Continuing my look at the finances and on-field results of Major League Soccer, I expand my earlier financial determinism study to the period between 2007 and 2011.  This period covers the entire Designated Player era.

As in the previous study, I use base salary information provided by the MLS Players Union, but converted club payroll figures to 2007 US dollars.  See this post for further details.  Incidentally, it's been brought to my attention that the salary figures from the Players' Union may not necessarily cover the true payroll costs of MLS clubs.  Is that accurate?  You're welcome to illuminate me if you're in a position to know — correspondence kept in strict confidence, of course.

Below is the scatter plot of payroll (in 2007 USD) and points per game for all teams that competed in MLS regular seasons from 2007 to 2011, a total of 75 observations.  Overlaid on the scatter plot is the regression line.

MLS_2007-2011

The intercept is 1.281, which corresponds to 44 points in a 34 match season, and the slope is 0.028, which means that for every $1 million in payroll (real 2007 dollars), the increase in points-per-game is 0.028.  That figure is not statistically significant, however.  Or greater interest is the R2 term, which indicates that just 2.7% of the variation in PPG over the past five seasons can be explained by team payroll.

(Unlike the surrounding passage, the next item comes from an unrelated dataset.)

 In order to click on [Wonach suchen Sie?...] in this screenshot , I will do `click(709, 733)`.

In my previous post a number of commenters suggested that I remove the outliers from the regression and observe the changes in the terms.  Well I did do that and didn't see much of a difference, but for the sake of the argument let's remove the team payrolls above $5 million (2007 dollars) and recalculate:

MLS_2007-2011_u5m

With the reduced data set, the R2 term drops to 0.000.  That is, if you only look at teams below $5 million in real dollars, payroll has no relationship with on-field results.

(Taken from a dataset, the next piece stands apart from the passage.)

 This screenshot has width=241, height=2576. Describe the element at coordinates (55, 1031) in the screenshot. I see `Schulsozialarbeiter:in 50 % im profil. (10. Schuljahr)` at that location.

Now the next question is whether there exists a payroll-performance relationship below $3 million.  Below is the plot for that data subset:

MLS_2007-2011_u3m

There is very little correlation between the payroll of this subset of teams and their on-field performance.  In fact, there is a very slight negative correlation — R2 is about 0.011.

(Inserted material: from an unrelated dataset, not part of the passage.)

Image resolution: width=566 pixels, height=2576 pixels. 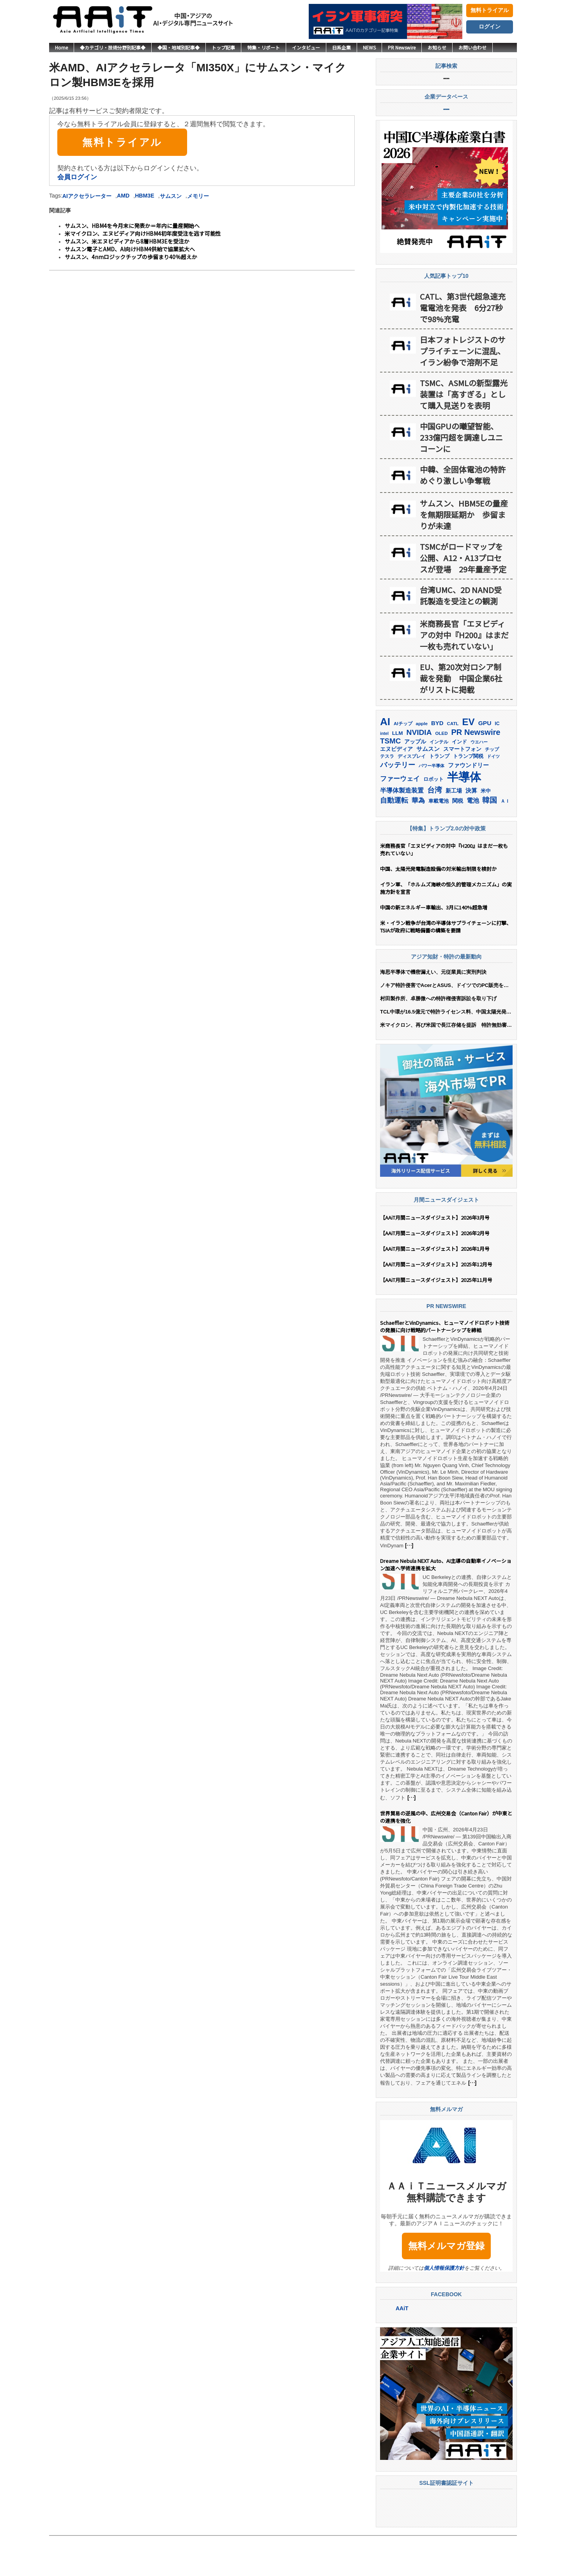 I want to click on 企業データベース, so click(x=446, y=139).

For comparison with other American sports leagues, here is the payroll vs performance scatter plot for the 2010 NFL season (data from the Pat Hruby post on ESPN):

NFL_2010The R2 of the 2010 NFL regular season is .105, not too different from the .113 of the 2011 MLS season.  It must be stated that in 2010 the NFL was operating without a salary cap while a new CBA was being negotiated, so there is a much wider range between largest and smallest payrolls than in a typical season. (There is a salary floor of $108 million and a cap of $120 million in the 2011 season.)  So it's possible that in a given season the correlation between payroll and performance in the NFL is even smaller.

One could do similar analyses for the NBA and NHL, but I'll leave that to analysts who focus on those sports.

So whatever way you slice the data, Major League Soccer remains very much a parity league in the Designated Player era.  One suggestion has been to remove the Designated Players from the payroll analysis, but then you would have to remove their impact on league results, which is not at all a simple task.  Nevertheless, the data go a long way toward demonstrating that success in MLS depends on many factors, very few of which have to do with payments to players.